The majority correctly holds that Supreme Court's rationale for denying plaintiff's application for increased support, on the basis of full faith and credit and collateral estoppel, was erroneous. Nonetheless, the majority rules that the result was proper, apparently on the ground that the granting of the divorce in Pennsylvania terminated any existing matrimonial proceedings in New York and, therefore, the New York court lacked personal jurisdiction over plaintiff to impose any further obligation of defendant's support.
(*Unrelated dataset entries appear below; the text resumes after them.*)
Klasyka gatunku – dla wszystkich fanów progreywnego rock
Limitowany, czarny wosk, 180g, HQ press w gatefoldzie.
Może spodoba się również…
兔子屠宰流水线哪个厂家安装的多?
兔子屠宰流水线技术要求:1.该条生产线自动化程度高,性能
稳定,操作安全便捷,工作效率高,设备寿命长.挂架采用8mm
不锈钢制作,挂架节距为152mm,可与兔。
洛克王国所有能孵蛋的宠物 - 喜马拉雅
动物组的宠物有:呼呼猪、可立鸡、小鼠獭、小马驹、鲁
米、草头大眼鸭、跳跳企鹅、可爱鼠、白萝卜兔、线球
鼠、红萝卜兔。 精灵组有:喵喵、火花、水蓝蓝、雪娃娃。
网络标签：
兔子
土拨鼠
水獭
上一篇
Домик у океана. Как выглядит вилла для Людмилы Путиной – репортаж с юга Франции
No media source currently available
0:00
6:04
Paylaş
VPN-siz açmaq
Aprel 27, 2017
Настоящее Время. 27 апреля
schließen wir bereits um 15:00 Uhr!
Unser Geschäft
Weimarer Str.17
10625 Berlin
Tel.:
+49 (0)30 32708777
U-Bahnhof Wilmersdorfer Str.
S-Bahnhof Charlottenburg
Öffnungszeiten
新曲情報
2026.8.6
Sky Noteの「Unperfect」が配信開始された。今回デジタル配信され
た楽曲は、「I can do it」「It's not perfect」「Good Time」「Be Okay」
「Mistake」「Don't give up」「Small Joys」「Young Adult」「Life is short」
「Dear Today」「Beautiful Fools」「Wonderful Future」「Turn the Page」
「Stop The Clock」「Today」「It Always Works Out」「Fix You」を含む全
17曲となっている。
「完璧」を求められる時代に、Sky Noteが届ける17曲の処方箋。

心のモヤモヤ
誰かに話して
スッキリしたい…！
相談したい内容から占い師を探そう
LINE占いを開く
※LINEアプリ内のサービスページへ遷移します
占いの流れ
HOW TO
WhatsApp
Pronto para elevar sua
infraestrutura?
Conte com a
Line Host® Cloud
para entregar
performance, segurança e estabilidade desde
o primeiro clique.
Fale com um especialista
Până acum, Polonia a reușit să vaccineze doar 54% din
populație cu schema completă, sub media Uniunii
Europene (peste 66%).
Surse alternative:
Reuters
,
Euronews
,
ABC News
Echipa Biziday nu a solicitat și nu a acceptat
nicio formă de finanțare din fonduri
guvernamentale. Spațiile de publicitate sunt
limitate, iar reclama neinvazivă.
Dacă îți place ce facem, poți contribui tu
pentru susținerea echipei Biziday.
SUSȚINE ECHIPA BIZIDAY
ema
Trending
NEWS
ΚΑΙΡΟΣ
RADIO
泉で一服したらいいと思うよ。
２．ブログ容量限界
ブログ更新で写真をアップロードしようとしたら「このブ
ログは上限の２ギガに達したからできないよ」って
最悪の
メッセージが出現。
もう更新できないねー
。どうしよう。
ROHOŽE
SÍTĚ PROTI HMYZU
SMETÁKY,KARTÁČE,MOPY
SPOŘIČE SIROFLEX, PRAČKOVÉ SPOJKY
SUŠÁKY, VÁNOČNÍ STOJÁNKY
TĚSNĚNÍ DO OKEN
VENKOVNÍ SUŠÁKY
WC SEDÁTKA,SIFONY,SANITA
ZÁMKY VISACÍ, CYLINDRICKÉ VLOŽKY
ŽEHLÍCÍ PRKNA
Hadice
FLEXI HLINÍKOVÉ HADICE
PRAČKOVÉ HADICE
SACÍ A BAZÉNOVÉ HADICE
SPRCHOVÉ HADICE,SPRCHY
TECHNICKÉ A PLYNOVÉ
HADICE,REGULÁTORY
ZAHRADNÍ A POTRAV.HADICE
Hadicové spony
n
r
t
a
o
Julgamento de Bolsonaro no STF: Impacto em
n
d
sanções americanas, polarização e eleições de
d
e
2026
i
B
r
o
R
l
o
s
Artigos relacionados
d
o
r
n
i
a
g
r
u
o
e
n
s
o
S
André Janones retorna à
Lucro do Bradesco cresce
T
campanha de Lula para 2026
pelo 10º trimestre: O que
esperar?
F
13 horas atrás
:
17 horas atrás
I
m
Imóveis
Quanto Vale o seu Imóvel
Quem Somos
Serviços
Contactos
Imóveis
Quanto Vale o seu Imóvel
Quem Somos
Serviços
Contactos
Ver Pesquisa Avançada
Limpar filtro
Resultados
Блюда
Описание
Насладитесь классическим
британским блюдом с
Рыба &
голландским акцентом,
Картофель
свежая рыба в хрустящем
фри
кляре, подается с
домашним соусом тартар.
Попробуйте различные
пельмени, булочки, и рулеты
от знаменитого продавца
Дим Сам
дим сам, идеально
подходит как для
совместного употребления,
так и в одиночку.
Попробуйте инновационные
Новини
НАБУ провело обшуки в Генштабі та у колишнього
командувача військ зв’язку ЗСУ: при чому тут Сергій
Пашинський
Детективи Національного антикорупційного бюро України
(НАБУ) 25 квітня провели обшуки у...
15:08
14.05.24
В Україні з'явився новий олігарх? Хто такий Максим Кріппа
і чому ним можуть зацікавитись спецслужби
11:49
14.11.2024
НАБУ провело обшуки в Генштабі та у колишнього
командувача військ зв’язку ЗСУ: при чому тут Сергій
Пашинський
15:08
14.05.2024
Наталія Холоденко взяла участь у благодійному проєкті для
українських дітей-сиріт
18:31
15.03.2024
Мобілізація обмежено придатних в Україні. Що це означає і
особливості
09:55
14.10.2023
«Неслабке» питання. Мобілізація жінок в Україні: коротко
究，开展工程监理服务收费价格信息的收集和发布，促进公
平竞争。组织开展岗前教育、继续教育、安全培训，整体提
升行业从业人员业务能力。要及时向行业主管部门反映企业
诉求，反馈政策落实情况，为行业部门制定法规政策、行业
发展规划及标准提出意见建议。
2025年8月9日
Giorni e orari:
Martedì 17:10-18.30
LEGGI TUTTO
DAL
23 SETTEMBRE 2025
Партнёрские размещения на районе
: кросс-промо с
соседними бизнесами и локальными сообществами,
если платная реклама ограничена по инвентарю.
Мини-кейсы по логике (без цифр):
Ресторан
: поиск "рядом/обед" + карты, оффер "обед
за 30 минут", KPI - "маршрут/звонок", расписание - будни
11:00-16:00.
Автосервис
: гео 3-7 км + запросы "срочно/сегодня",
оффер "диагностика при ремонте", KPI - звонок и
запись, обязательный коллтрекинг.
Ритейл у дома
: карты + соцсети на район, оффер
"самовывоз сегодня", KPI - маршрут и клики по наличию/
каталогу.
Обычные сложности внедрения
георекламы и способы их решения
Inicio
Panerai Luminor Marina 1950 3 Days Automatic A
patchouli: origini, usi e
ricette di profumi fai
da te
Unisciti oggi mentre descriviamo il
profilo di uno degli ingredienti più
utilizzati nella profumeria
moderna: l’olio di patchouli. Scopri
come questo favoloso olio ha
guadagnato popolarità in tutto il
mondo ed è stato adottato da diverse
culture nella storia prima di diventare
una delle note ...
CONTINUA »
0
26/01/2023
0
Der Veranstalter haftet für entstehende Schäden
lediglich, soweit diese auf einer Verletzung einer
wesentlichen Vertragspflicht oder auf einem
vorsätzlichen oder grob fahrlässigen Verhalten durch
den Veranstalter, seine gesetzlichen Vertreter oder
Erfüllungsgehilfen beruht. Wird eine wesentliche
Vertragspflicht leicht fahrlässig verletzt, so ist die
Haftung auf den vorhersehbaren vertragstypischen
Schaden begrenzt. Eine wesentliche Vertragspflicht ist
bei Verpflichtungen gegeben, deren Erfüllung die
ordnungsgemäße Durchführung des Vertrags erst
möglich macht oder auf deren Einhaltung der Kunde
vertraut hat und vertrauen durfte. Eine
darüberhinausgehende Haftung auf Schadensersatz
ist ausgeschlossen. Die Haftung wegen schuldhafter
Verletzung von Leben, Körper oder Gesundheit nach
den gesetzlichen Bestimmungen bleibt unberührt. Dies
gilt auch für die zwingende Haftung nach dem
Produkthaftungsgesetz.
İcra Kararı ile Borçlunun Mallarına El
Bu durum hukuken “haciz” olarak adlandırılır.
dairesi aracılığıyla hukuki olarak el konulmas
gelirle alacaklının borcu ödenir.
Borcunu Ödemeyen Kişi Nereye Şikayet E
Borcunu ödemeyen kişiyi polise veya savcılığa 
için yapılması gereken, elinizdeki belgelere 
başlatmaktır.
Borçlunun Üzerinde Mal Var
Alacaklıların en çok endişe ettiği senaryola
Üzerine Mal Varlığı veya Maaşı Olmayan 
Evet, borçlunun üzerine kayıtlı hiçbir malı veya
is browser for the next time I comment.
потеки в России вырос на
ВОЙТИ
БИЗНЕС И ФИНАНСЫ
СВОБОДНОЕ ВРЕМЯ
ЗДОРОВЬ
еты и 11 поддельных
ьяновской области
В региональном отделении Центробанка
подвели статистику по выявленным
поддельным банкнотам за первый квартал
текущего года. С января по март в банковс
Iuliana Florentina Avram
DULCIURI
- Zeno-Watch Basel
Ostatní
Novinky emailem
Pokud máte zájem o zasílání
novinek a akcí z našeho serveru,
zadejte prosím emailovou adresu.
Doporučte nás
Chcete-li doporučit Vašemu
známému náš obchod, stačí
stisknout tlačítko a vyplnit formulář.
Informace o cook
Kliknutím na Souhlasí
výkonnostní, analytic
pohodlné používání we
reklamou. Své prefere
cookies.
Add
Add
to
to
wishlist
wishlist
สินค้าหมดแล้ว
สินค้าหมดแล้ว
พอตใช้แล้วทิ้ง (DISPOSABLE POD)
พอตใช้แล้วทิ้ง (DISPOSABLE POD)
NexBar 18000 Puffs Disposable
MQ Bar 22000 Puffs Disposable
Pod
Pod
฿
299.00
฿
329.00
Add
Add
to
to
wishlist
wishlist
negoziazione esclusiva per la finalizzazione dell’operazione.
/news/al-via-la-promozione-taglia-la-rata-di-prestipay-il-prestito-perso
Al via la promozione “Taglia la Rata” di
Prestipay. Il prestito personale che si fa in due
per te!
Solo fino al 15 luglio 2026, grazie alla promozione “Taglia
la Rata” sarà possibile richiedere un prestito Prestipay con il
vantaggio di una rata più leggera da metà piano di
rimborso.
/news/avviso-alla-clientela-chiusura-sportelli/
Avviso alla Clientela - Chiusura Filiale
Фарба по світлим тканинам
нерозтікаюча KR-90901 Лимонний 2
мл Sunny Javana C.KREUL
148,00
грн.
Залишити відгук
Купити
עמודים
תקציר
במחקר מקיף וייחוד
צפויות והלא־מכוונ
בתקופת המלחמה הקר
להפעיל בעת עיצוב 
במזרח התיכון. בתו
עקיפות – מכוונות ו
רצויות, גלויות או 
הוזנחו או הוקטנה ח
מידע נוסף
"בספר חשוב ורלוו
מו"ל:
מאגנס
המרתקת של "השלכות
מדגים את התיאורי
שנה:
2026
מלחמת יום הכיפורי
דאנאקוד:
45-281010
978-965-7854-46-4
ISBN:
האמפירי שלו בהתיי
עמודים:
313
The majority's suggestion that, despite the denial of her application, defendant may still have a New York remedy by bringing a proceeding for postforeign divorce maintenance pursuant to Domestic Relations Law § 236 (B) (2) is unrealistic, in view of the distinct unlikelihood that personal jurisdiction over plaintiff, now a Pennsylvania resident, could be acquired in this State in a new proceeding under section 236 (B) (2).
Under these circumstances, and in the interest of justice, we should have converted defendant's support-related application herein to a proceeding for postforeign divorce maintenance under Domestic Relations Law § 236 (B) (2), reversed Supreme Court's dismissal and remitted for trial or other disposition of the request for maintenance. Clearly, defendant's moving papers on her application for increased support were amply sufficient to provide plaintiff with notice of the relief sought and of the facts upon which the application was based, and thereby fulfilled the purpose of any pleading necessary to initiate a proceeding for postdivorce maintenance (see, Matter of Marmo v. Department of Envtl. Conservation, 134 A.D.2d 260, 261). Thus, the form in which defendant's application was made should not prevent her from litigating the merits of the application (see, supra).
Nor is relief barred here because of lack of personal jurisdiction over plaintiff with respect to defendant's application, as the majority apparently concludes. Uncontestably, upon his motion for reargument plaintiff submitted papers opposing defendant's application on the merits and thereby personally submitted himself to the jurisdiction of the court (see, Siegel, N.Y. Prac § 112, at 177-178 [2d ed]; see also, Matter of Dewar v. Cigarette Serv., 5 A.D.2d 764; Matter of Gem Credit Corp. v. Consolidated Edison Co., 25 Misc.2d 359, 360, mod on other grounds 13 A.D.2d 535, appeal dismissed 11 N.Y.2d 876; 5 N.Y. Jur 2d, Article 78 and Related Proceedings, § 147, at 572). Consequently, Supreme Court had acquired jurisdiction over the parties and there is no reason why this Court should not convert plaintiff's application to a proceeding in its proper form, i.e., an application for postforeign divorce maintenance (see, CPLR 103 [c]).
CASEY and HARVEY, JJ., concur with MAHONEY, J.; LEVINE, J.P., and MERCURE, J., dissent in a separate opinion by LEVINE, J.P.
Ordered that the order is affirmed, without costs.